US 11,055,772 B1
Instant lending decisions
Siddharth Ram, Menlo Park, CA (US); Richard N. Preece, San Diego, CA (US); Joseph Timothy Callinan, Jr., Campbell, CA (US); Kathy Tsitovich, Mountain View, CA (US); and Eva Diane Chang, Mountain View, CA (US)
Assigned to Intuit Inc., Mountain View, CA (US)
Filed by Siddharth Ram, Menlo Park, CA (US); Richard N. Preece, San Diego, CA (US); Joseph Timothy Callinan, Jr., Campbell, CA (US); Kathy Tsitovich, Mountain View, CA (US); and Eva Diane Chang, Mountain View, CA (US)
Filed on Nov. 21, 2018, as Appl. No. 16/198,599.
Application 16/198,599 is a continuation of application No. 13/956,281, filed on Jul. 31, 2013, abandoned.

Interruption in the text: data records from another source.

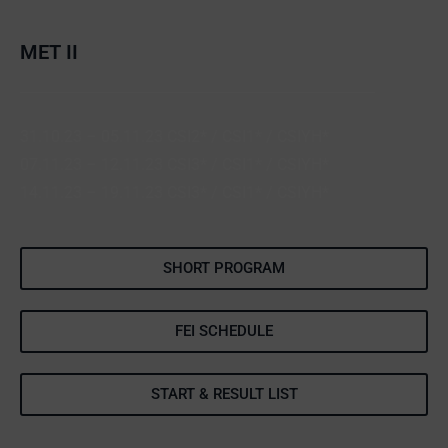
MET II
31.10.23 – 05.11.23 CSI2* / CSI1* / CSIYH*
07.11.23 – 12.11.23 CSI3* / CSI1* / CSIYH*
14.11.23 – 19.11.23 CSI3* / CSI1* / CSIYH*
SHORT PROGRAM
FEI SCHEDULE
START & RESULT LIST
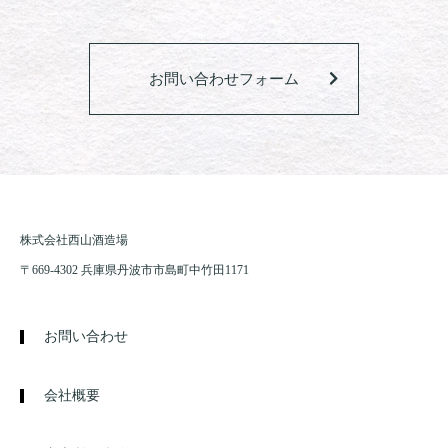
お問い合わせフォーム
株式会社西山酒造場
〒669-4302 兵庫県丹波市市島町中竹田1171
お問い合わせ
会社概要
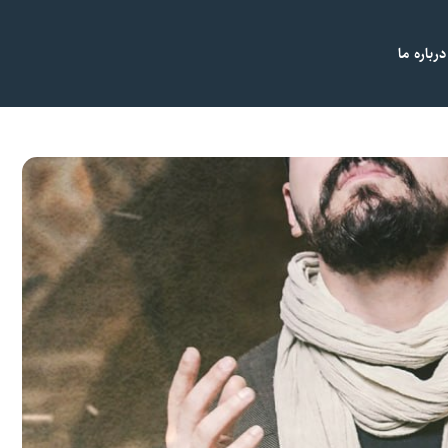
درباره ما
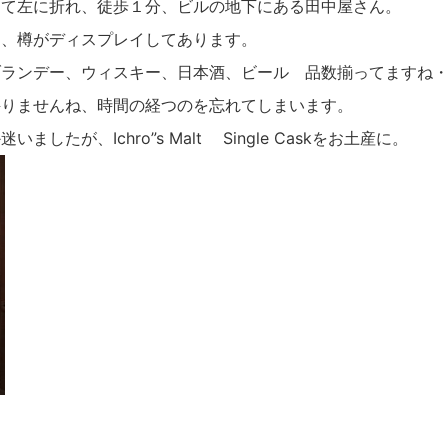
出て左に折れ、徒歩１分、ビルの地下にある田中屋さん。
は、樽がディスプレイしてあります。
ブランデー、ウィスキー、日本酒、ビール 品数揃ってますね
堪りませんね、時間の経つのを忘れてしまいます。
たが、Ichro”s Malt Single Caskをお土産に。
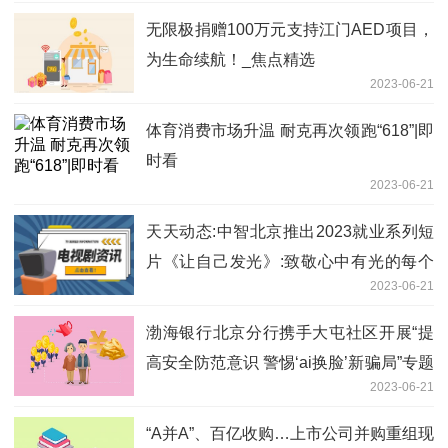
无限极捐赠100万元支持江门AED项目，
为生命续航！_焦点精选
2023-06-21
体育消费市场升温 耐克再次领跑“618”|即
时看
2023-06-21
天天动态:中智北京推出2023就业系列短
片《让自己发光》:致敬心中有光的每个
2023-06-21
人
渤海银行北京分行携手大屯社区开展“提
高安全防范意识 警惕‘ai换脸’新骗局”专题
2023-06-21
讲座 环球快资讯
“A并A”、百亿收购…上市公司并购重组现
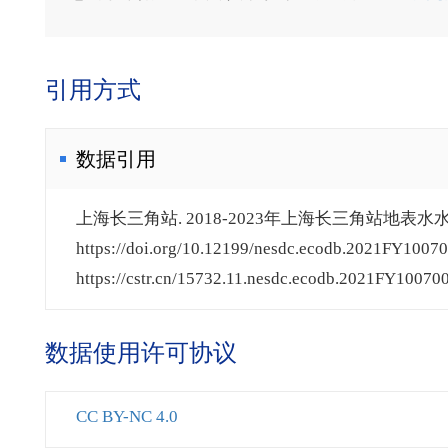
引用方式
数据引用
上海长三角站. 2018-2023年上海长三角站地表水水质
https://doi.org/10.12199/nesdc.ecodb.2021FY10070
https://cstr.cn/15732.11.nesdc.ecodb.2021FY100700
数据使用许可协议
CC BY-NC 4.0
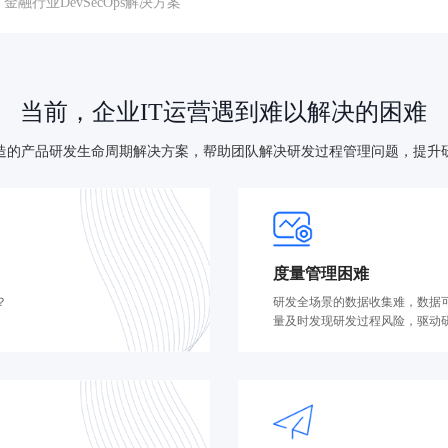
金融行业DevSecOps解决方案
当前，企业IT运营遇到难以解决的困难
造的产品研发生命周期解决方案，帮助团队解决研发过程管理问题，提升
度量管理困难
？
研发全场景的数据收集难，数据
量及时发现研发过程风险，驱动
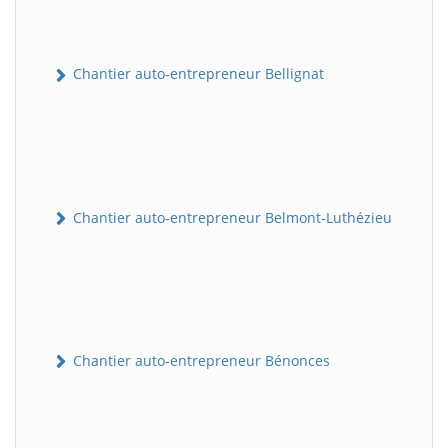
Chantier auto-entrepreneur Bellignat
Chantier auto-entrepreneur Belmont-Luthézieu
Chantier auto-entrepreneur Bénonces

Int. Cl. G06Q 40/02 (2012.01)
CPC G06Q 40/025 (2013.01) 23 Claims
OG exemplary drawing
 
1. A method, comprising:
obtaining user entered data from a business management application (BMA) for a plurality of business entities, wherein the user entered data is entered by the plurality of business entities and represents business activities performed by the plurality of business entities;
obtaining usage statistics from the BMA for the plurality of business entities, wherein the usage statistics comprise login statistics regarding a plurality of logins to the BMA by each of the plurality of business entities;
analyzing, by a machine learning algorithm, at least the user entered data and the usage statistics to generate a plurality of risk profiles for the plurality of business entities, wherein the plurality of risk profiles represent probabilities of the plurality of business entities defaulting on a loan;
providing, over a computer network, the plurality of risk profiles to a computing device of a first lender, wherein the computing device of the first lender executes a plurality of lending decisions with respect to the plurality of business entities based on the plurality of risk profiles;
training the machine learning algorithm by iteratively adjusting, by a computer processor, adjusted matching parameters of the machine learning algorithm to increase a correlation between approval statistics of the plurality of lending decisions and the plurality of risk profiles, wherein iteratively adjusting continues until reaching a threshold correlation between the approval statistics and the plurality of lending decisions and the plurality of risk profiles, wherein training generates an updated machine learning algorithm;
obtaining, by an application service provider that provides access to the BMA to the plurality of business entities, a number of logins to the BMA by a business entity from among the plurality of business entities; and
updating, over the computer network and in real time with obtaining the number of logins to the BMA, a risk score of a risk profile for the business entity, wherein the risk score of the risk profile for the business entity is updated using the number of logins to the BMA as inputs to the updated machine learning algorithm.